Prince summarizes the issue bluntly: "You can't have a market if you don't have scarcity." In his view, short-term payments can weaken the long-term value of content if other AI systems can still obtain similar access for free.
The renewal problem is central to his warning. If content becomes easy to obtain elsewhere, publishers may have less leverage when current agreements come up again. Prince says, "The renewal of the deal that you signed today will be worse tomorrow, I guarantee that."

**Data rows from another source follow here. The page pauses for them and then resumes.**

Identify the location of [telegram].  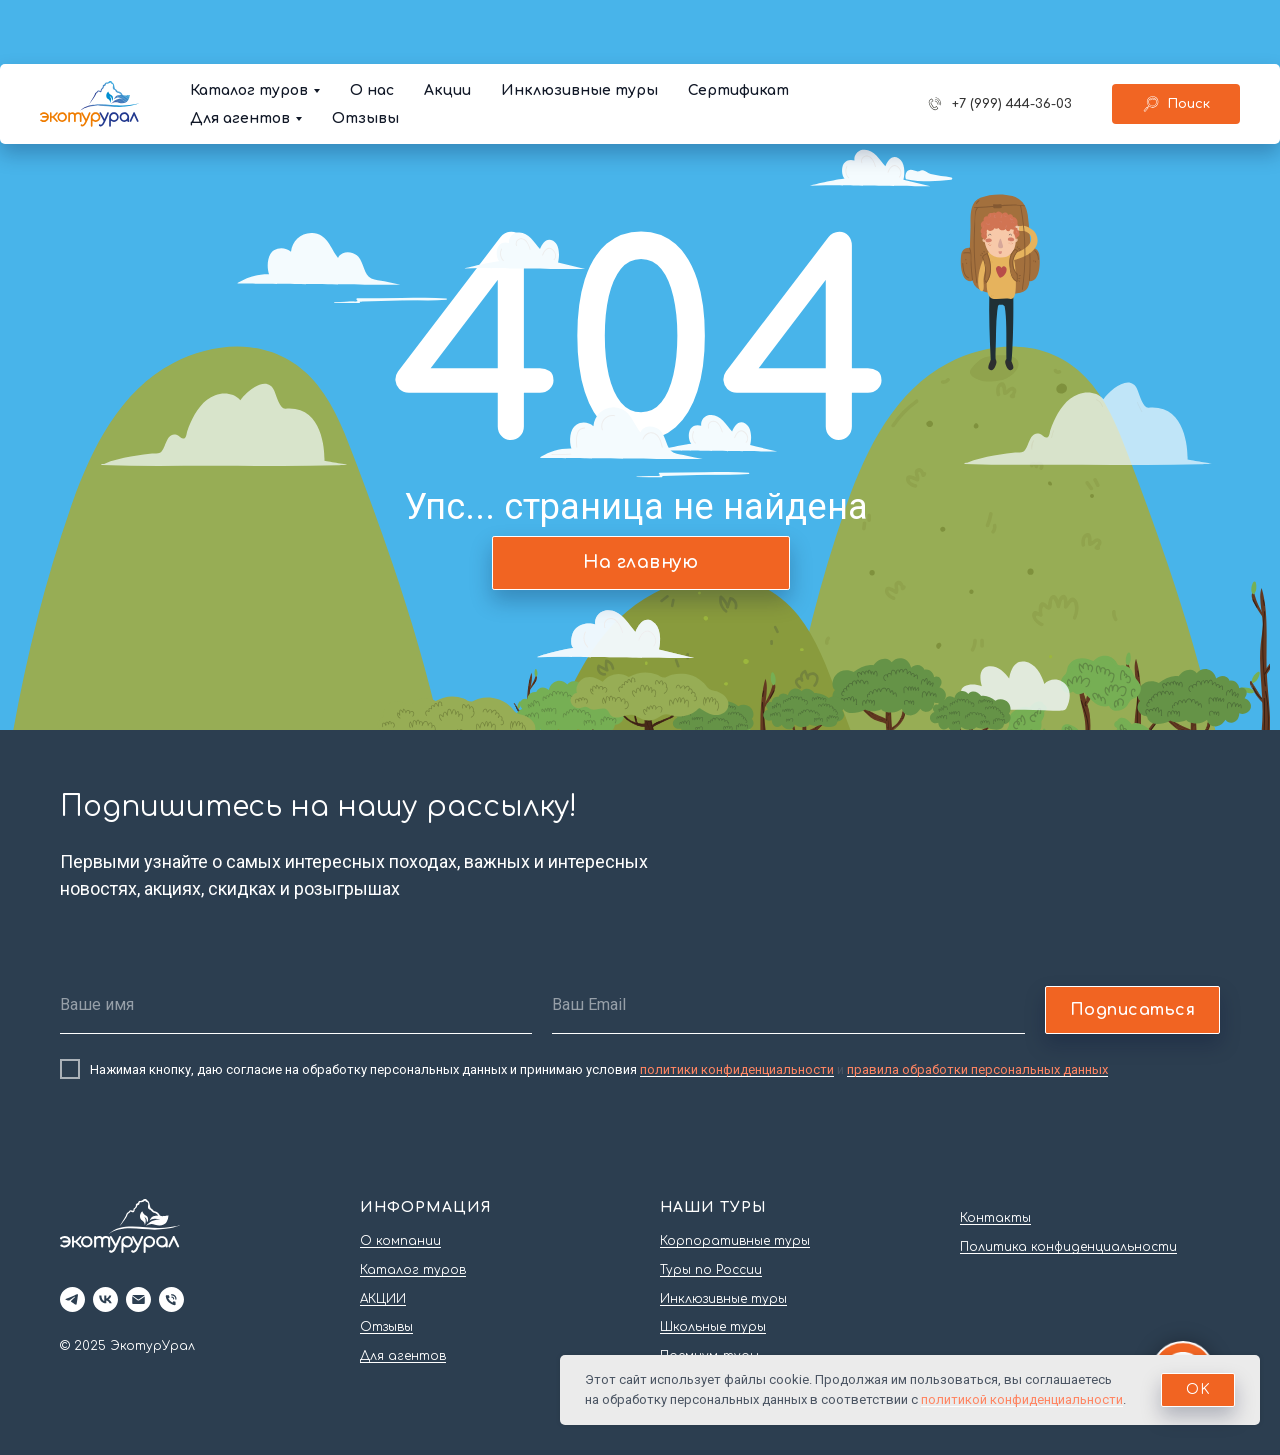
(72, 1299).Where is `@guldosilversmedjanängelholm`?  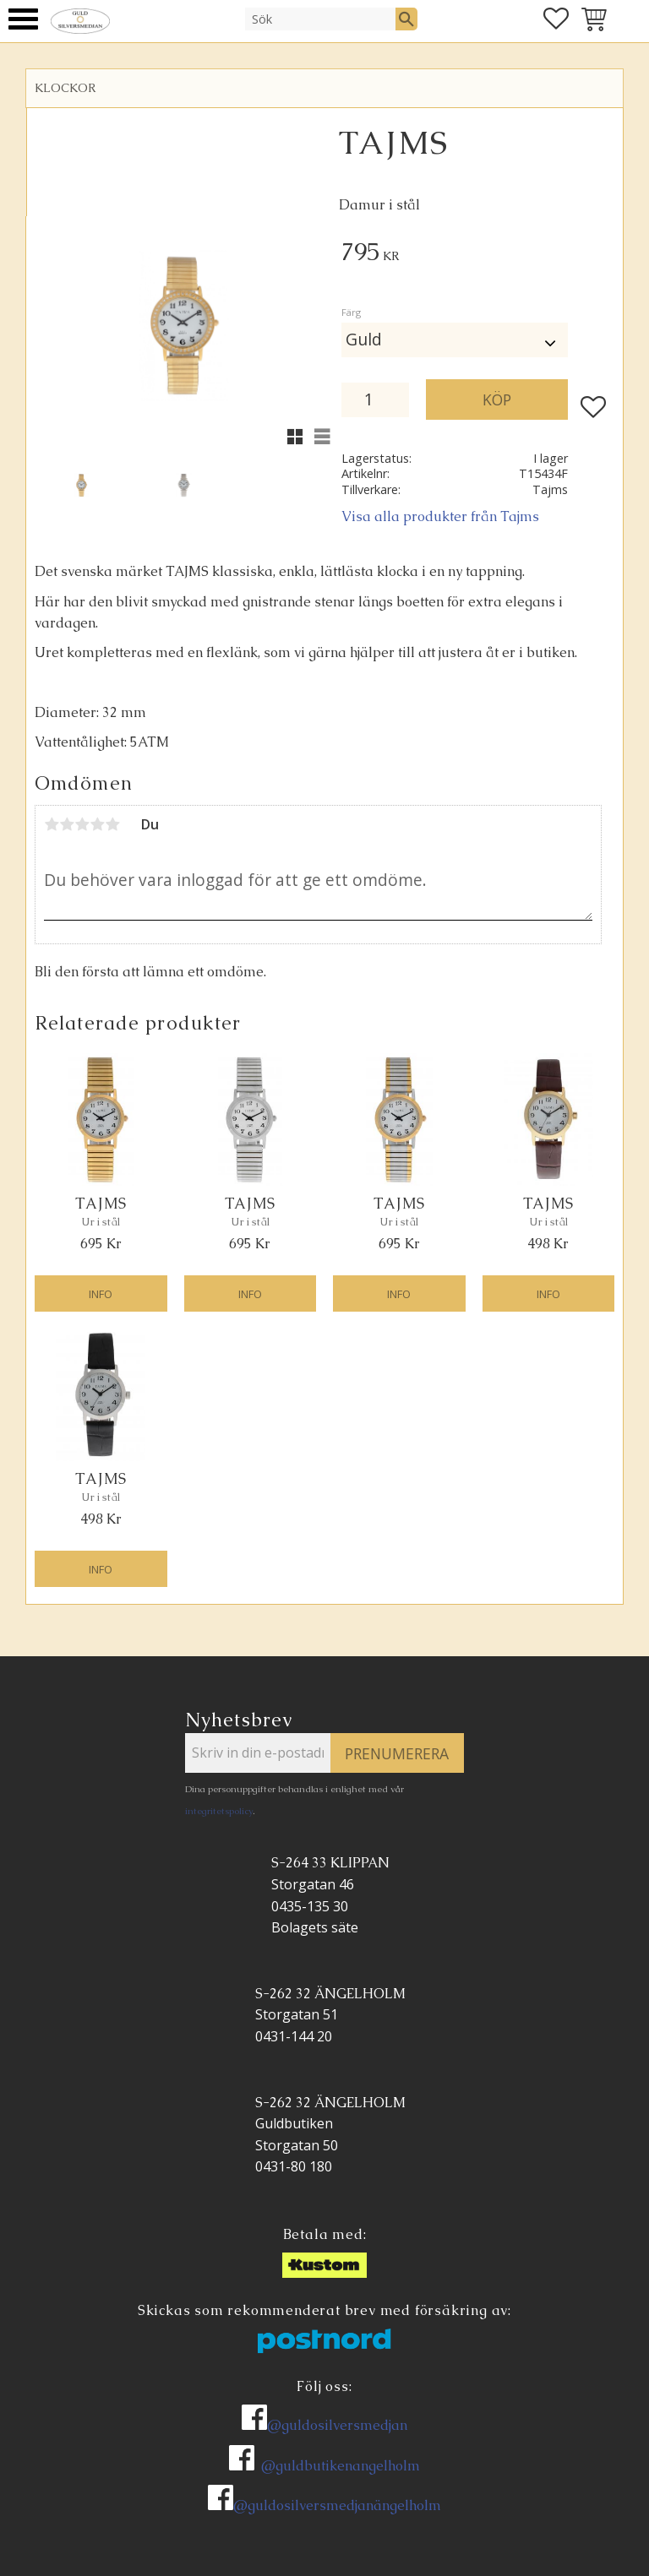
@guldosilversmedjanängelholm is located at coordinates (337, 2505).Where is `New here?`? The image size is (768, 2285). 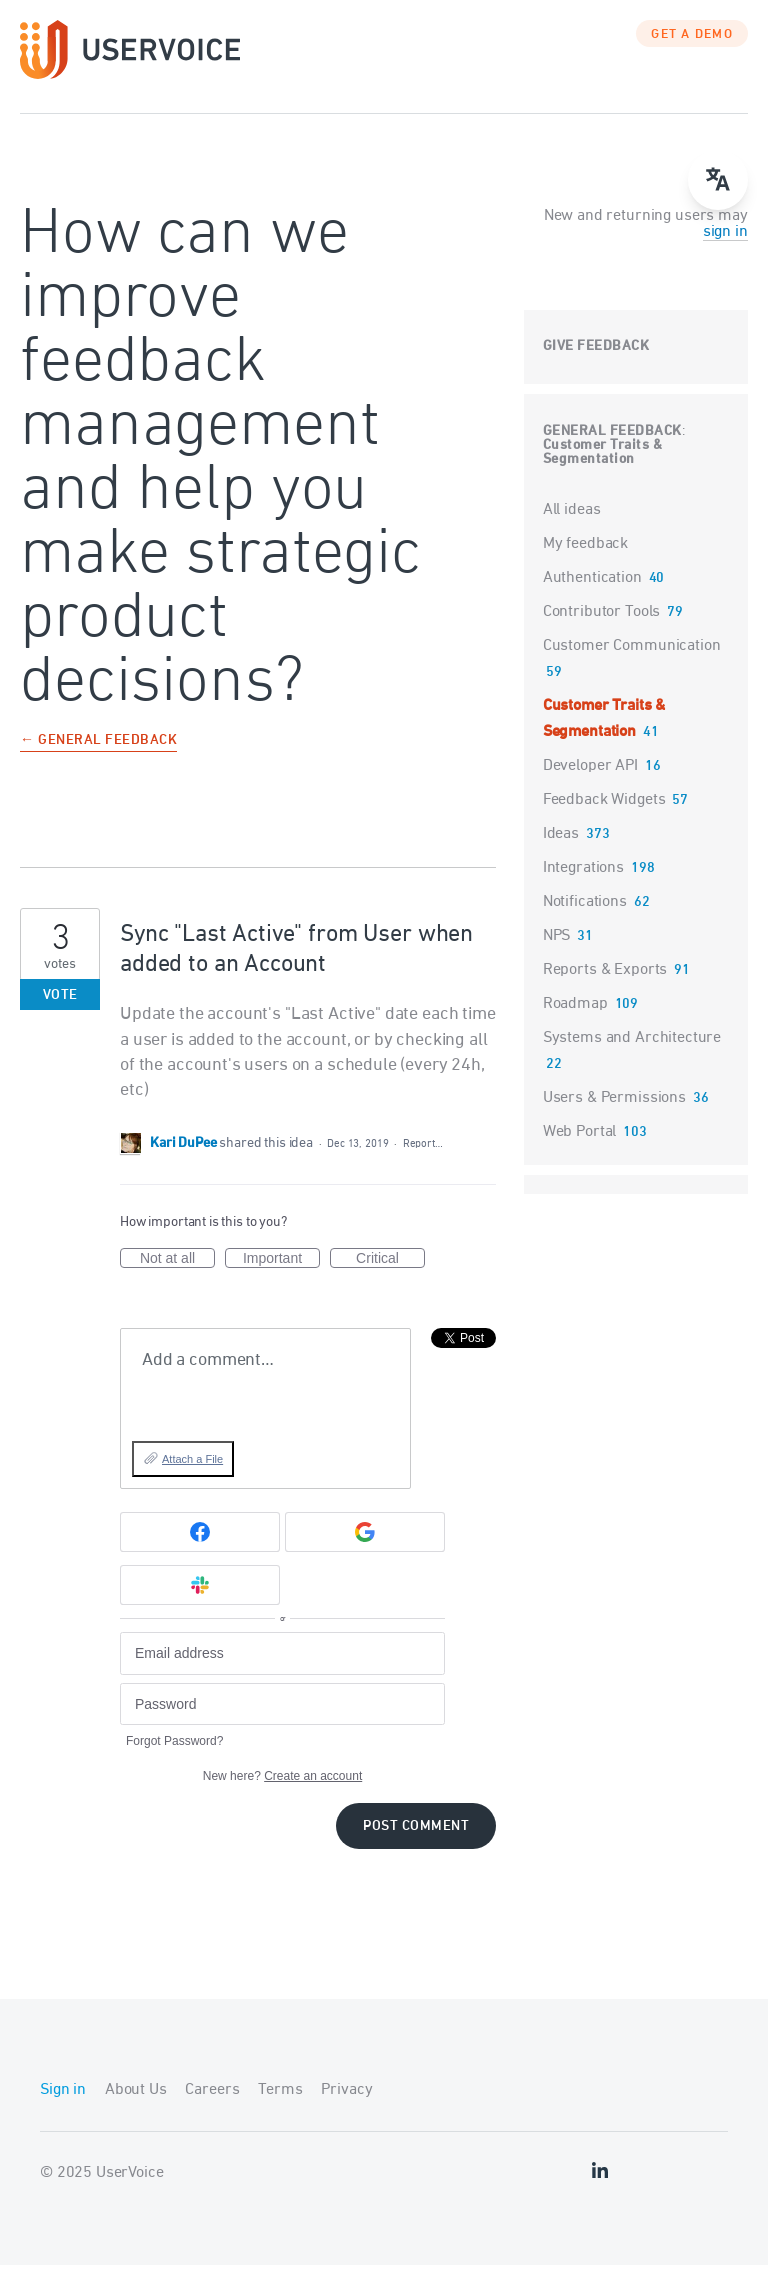 New here? is located at coordinates (282, 1796).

The source article also notes that journalism professor Jeff Jarvis has called these licensing payments "pure lobbying." It further describes the situation as steering publishers toward a classic big tech prisoner's dilemma, where individual deals may make sense in the moment but leave the wider industry in a weaker position.
Cloudflare's proposed block
Prince says publishers need to prevent AI crawlers from taking their content if they want to create scarcity. Cloudflare plans to offer a free protection system that blocks websites from being scraped by AI models.
A symbolic launch is set for the end of June in New York. Publishers will gather to press a "red button" and activate the block. Prince says all the major media companies are on board, and even some AI providers have shown interest.
The proposal is not only defensive. Prince also describes a possible future market in which content is valued by how much it contributes to human knowledge, rather than by page views alone.
In that model, large language models could license specific content to fill knowledge gaps. The source gives one example: information relevant to a medical AI model would be worth more than cultural content aimed at teenagers.
Prince describes the idea this way: "Imagine that in the future instead of being compensated by how many page views you drove if you could instead be compensated by how much the information that you create advances human knowledge." His broader warning is even sharper: "If we don't fix this, the internet will die."
What is at stake for the open web
The debate matters because the open web depends on a large network of people and organizations choosing to publish useful material online. If the incentives decline, the supply of high-quality public content may also decline.
Cloudflare has its own stake in the outcome. The company runs a global network for hosting, optimizing, and securing websites and online services. That business depends on an ecosystem where publishers and other organizations still see value in making content and services available online.
Prince's argument is ultimately about leverage. Search engines and AI models need web content, but publishers need a way to turn that content into sustainable value. Without a new balance, the systems that summarize and retrieve information may weaken the same web they rely on.